Since the DC Circuit Court struck down the 2010 Open Internet Order in January, we’ve seen thousands of stories and columns written about net neutrality and the future of the Internet. The significant coverage underscores the important debate and upcoming decision by the FCC to craft rules that provide important consumer protections while not stifling investment, innovation and the freedom to create.
In recent weeks, we’ve seen several columns which share our concern that calls for overregulation of the Internet are extreme and unnecessary. These columns have also been asking what would happen if the Internet, the worlds most advanced communications technology, were suddenly burdened with heavy new rules.
Here are a few that we wanted to share:
A Taxi Commission for the Internet, The Wall Street Journal, L. Gordon Crovitz
The headache between Uber and Lyft and the taxicab regulations are a bitter reminder that regulators, even with the best intentions, can hinder innovation. Industries experiencing rapid technological change like broadband networks should be freed to innovate at the pace of technology – not the pace of government.
Internet Policy Shouldn’t Pit Service Providers Against Content Providers, The Washington Post, Ev Ehrlich
Ev Ehrlich says: “The industry’s critics need to rethink the white vs. black hat sophistry. Or, even better – let’s make Internet policy without any hats at all.”
How the FCC Can Save Net Neutrality and Still Ruin the Internet, The Huffington Post, Mike Montgomery
The Communications Act of 1934 gave us Title II regulations. Laws that old can’t possibly meet the needs of “today’s sprawling, busting, magically fragmented Internet, a miracle of technology.” 1996, when the Act was updated, isn’t even modern enough for this technology.

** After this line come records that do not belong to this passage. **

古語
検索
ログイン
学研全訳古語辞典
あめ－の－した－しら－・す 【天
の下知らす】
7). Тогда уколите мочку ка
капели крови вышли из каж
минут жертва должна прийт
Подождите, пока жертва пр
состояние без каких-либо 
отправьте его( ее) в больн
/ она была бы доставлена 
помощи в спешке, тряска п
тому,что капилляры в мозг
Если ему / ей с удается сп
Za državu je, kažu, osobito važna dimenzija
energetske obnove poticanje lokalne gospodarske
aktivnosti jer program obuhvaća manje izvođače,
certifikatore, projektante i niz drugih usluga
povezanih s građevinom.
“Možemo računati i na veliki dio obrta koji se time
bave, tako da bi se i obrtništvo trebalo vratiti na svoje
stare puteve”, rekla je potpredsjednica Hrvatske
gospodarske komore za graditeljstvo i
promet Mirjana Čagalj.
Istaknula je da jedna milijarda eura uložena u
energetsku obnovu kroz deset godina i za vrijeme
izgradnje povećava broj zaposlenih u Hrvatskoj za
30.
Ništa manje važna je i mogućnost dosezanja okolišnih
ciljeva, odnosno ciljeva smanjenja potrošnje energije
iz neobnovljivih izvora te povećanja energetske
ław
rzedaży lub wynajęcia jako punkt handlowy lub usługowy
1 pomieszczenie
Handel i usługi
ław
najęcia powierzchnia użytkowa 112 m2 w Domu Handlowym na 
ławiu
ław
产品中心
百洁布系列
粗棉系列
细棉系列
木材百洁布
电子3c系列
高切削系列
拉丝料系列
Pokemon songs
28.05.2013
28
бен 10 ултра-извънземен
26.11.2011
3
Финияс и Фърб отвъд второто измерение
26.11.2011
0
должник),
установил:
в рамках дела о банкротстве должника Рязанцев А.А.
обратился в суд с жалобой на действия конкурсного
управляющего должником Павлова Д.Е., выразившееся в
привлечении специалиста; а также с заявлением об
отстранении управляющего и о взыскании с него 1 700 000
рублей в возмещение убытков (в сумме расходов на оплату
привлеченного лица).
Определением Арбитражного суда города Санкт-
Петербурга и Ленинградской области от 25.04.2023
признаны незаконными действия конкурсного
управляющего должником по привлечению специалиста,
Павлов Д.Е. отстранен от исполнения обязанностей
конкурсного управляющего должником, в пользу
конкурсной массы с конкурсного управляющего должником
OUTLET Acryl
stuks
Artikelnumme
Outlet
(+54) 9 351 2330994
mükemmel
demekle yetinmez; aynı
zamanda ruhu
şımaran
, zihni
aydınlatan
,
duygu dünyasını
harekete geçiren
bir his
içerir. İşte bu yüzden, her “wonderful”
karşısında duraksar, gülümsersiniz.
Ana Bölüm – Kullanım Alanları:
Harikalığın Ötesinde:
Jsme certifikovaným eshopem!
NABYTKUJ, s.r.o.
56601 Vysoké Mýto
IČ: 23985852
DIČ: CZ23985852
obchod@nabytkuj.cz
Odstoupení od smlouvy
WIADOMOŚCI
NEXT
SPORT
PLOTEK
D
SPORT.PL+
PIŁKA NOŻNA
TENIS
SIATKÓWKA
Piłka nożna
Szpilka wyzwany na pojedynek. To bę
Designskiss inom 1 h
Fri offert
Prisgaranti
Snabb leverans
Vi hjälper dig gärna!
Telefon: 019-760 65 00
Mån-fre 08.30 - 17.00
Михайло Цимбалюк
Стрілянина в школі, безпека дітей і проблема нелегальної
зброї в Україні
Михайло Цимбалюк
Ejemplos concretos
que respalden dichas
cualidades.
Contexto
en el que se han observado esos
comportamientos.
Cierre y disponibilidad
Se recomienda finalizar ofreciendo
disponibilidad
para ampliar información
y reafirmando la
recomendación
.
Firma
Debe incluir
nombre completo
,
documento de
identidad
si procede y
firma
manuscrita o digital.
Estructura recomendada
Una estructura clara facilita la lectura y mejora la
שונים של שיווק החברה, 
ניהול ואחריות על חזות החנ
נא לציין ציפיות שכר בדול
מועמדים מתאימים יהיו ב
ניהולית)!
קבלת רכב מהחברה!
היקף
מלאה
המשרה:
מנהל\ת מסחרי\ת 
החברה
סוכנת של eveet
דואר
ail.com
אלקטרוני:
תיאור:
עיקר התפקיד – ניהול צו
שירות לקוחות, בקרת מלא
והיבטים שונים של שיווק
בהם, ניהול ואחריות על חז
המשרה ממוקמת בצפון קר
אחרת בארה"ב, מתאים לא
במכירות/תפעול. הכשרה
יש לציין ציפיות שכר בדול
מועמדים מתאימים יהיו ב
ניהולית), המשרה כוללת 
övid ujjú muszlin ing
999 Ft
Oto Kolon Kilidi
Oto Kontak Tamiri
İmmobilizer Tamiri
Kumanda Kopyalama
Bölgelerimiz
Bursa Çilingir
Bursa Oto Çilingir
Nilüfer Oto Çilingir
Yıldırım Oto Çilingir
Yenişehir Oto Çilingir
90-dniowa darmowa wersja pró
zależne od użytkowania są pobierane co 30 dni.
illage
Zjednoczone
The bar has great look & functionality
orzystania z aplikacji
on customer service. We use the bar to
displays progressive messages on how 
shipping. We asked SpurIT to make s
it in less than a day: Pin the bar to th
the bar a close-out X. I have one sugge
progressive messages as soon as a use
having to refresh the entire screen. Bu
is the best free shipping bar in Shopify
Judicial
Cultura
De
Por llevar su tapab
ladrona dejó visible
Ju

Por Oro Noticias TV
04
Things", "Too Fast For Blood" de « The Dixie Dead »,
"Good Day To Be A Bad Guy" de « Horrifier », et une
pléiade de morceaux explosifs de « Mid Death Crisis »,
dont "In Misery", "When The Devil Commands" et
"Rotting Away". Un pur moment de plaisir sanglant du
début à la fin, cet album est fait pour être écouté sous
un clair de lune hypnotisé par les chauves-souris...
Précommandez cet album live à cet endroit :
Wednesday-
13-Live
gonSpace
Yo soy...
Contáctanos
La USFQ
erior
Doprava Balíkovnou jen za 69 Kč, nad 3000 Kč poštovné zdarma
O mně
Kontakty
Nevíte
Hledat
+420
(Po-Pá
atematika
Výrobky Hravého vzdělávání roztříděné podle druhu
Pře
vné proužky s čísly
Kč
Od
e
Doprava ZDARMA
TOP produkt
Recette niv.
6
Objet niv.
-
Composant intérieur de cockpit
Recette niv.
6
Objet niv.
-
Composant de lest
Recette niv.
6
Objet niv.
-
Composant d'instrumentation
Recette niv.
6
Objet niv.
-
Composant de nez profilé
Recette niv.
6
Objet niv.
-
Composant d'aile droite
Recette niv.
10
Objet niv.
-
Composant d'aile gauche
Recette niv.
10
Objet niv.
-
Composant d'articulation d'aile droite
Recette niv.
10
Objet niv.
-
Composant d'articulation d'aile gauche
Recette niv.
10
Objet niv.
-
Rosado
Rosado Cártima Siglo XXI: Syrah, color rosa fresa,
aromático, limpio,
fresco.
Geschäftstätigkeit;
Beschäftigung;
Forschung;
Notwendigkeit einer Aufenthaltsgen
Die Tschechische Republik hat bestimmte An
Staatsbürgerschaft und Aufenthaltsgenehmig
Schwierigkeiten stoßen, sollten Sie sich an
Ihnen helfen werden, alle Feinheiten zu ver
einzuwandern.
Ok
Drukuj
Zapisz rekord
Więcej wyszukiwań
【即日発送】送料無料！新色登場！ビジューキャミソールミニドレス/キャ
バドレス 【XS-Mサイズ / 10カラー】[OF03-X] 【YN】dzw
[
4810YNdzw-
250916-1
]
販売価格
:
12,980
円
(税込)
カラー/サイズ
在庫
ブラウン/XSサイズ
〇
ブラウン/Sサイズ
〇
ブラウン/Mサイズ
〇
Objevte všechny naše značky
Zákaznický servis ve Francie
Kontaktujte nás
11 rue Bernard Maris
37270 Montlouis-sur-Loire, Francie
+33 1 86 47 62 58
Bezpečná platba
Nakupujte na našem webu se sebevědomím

The Internet is Not a Water Pipe, The Huffington Post, Jason A. Llorenz
As the post says, the Internet “requires policy makers to think past the water pipe,” and other basic utilities. Over the last 20 years, the evolution and progress of the Internet are due to private investment and modern public policy. Let’s keep it that way.
Fast Lanes Saved the Internet, The Wall Street Journal, L. Gordon Crovitz
Modern broadband networks have benefited enormously from the performance and efficiency of flexible networks. They help facilitate Internet traffic during peak times. Reclassifying the Internet as a public utility would spell the end of permissionless innovation on the Internet. Putting bureaucrats in charge of the Internet would undermine the world’s greatest engine of innovation.